Por Rodrigo Faucz Pereira e Silva*
Artigo publicado originalmente no Estadão
No dia 12 de fevereiro a Assembleia dos Estados Partes do Estatuto de Roma elegeu o britânico Karim Khan para um mandato de nove anos como promotor do Tribunal Penal Internacional (TPI).
Seguindo a ordem costumeira de rodízio geográfico, considerando que o primeiro promotor foi da América do Sul (o argentino Luís Moreno-Ocampo) e a promotora atual é da África (Fatou Bensouda, da Gâmbia), foi natural a escolha de um europeu. No entanto, sua candidatura foi proposta pelo Quênia, provavelmente por conta da defesa bem-sucedida de Karim Khan como advogado do vice-presidente daquele país, acusado de crimes contra a humanidade no TPI, há alguns anos. Não obstante esse fato, que, frisa-se, não minimiza o mérito do jurista — pelo contrário —, o currículo acadêmico do novo promotor é expressivo: Doutor pela Oxford University, Mestre pela King’s College de Londres, além de ser autor de diversas publicações sobre direito penal internacional. Não menos impressionante é sua experiência: atualmente é assessor especial do secretário-geral da ONU para investigar os crimes cometidos pelo Estado Islâmico no Iraque, bem como atuou como advogado (tanto para acusados quanto para vítimas) em praticamente todos os tribunais internacionais (da ex-Iugoslávia, Ruanda, Camboja, Timor-Leste, Serra Leoa, Líbano e Kosovo). Foi também presidente da International Criminal Court Bar Association.

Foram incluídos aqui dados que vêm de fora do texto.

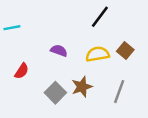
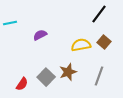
black line: (100, 17) -> (99, 14), moved
purple semicircle: (59, 51) -> (40, 35), moved, turned -48
red semicircle: (22, 71) -> (22, 84), moved

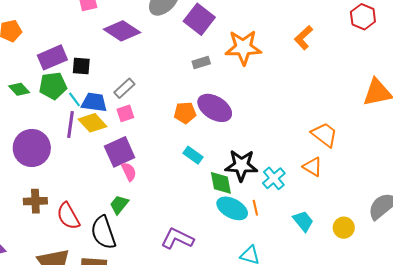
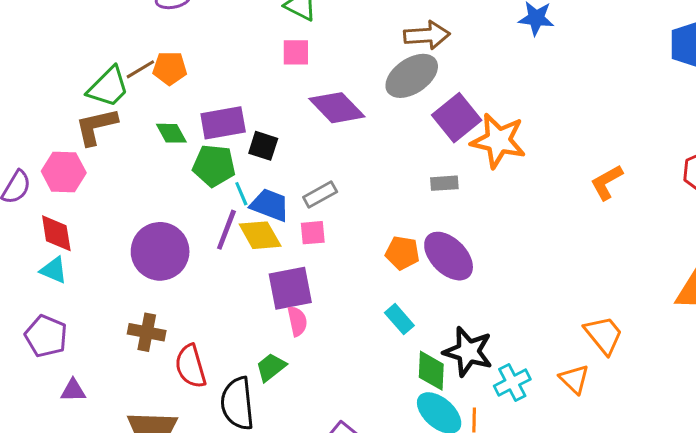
orange star: (243, 47) -> (498, 141), moved
green diamond: (19, 89) -> (171, 133), moved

Entretanto, dois fatos chamam a atenção. Primeiro que sua candidatura foi avalizada por dois países que sequer fazem parte do TPI – mesmo que frequentemente sejam apontados como graves violadores de normas de direito internacional e de direitos humanos –, Estados Unidos e Israel. O segundo fato é que se trata de um cidadão britânico e o próprio Reino Unido é alvo de investigação pela Promotoria do TPI por crimes de guerra cometidos no Afeganistão.
De qualquer forma, as apostas são no sentido de que, tendo em vista o seu perfil e por ter transitado tanto na acusação quanto na defesa nas principais cortes mundiais, sua atuação deverá ser marcada pela diplomacia e respeito às normas legais, o que é importante em uma época em que o TPI está sob ataque de algumas das principais potências. Assim, tem-se a expectativa de que o novo promotor evitará conflitos diretos com países que são fundamentais para a própria consecução dos objetivos do Estatuto de Roma.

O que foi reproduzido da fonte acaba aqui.